Я развернул машину на месте, и увидел, как его гравилет поднимается к западу от меня, занимая тот же эшелон. Турбины уже работали, оставляя за собой едва заметные шлейфы пара.
– Тут дышать трудно, скоро в сон потянет, – напомнил Вершинский. – Давай снижаться, только без рывков. Сначала ручкой, и только если получается слишком полого, добавляй рычагом привода.
Вот этого можно было не уточнять. Я и так винил себя в произошедшем с Ксюшей, и знал, что к этому привели именно мои ошибки в пилотировании.

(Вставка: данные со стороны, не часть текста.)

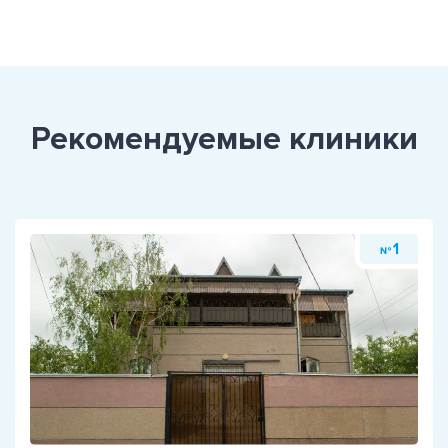
Рекомендуемые клиники
1
№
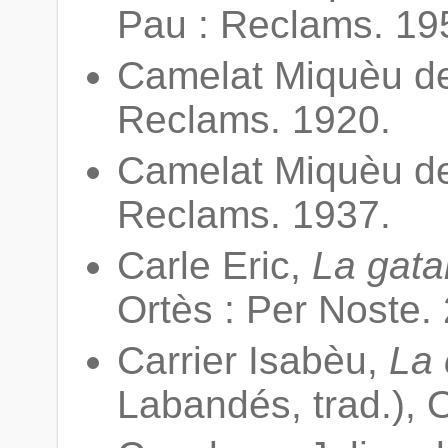
Pau : Reclams. 19
Camelat Miquèu d
Reclams. 1920.
Camelat Miquèu d
Reclams. 1937.
Carle Eric,
La gata
Ortès : Per Noste.
Carrier Isabèu,
La 
Labandés, trad.),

Поэтому я не удостоил Вершинского ответом, а лишь потихоньку начал выводить ручку от себя, пустив машину в пологое пикирование.
– Так до вечера будем снижаться, – прокомментировал Вершинский. – Добавь рычагом привода.
Я добавил, ощущая, как кресло подо мной ушло вниз. Подправился. Управление рычагом привода почему-то давалось мне труднее всего.
Чуть увеличив тягу турбин, я сообщил Вершинскому, что могу двигаться быстрее, и вскоре мы оказались примерно в двух километрах от карьера, вне зоны досягаемости ракетных ружей
– Стоп! – скомандовал Вершинский.
Я сбросил скорость. Теперь турбины без труда работали на холостых оборотах, им вполне хватало для этого воздуха, они не парили и не хлопали, как на высоте четырех километров.
– Слушай план, – произнес Вершинский. – Я захожу на цель, отстреливаю часть боекомплекта ты за это время медленно движешься к карьеру. Если понадобится, я дам команду, и ты пальнешь ракетами по краю поселка. Прицел и ракеты активируются красным тумблером на уровне колена. Пуск с гашетки на ручке. Желтый тумблер активирует сброс бомб с той же гашетки на ручке.
– Вижу, – сообщил я.
– Ну и отлично. По моей команде сядешь на берег озера. Вот и все. Проще некуда.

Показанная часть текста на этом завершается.